> Exercise description
Verbatim output of the lines below is required, with the images omitted.

> Information shown

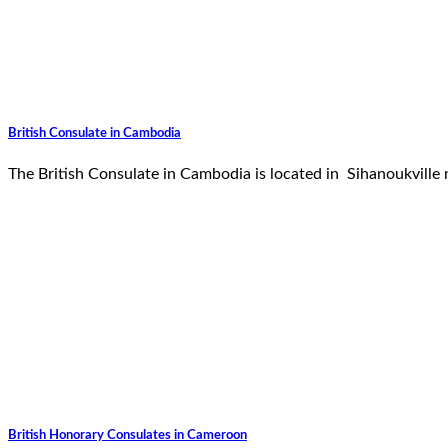
British Consulate in Cambodia
The British Consulate in Cambodia is located in Sihanoukvill
British Honorary Consulates in Cameroon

> Task solution
British Consulate in Cambodia
The British Consulate in Cambodia is located in Sihanoukvill
British Honorary Consulates in Cameroon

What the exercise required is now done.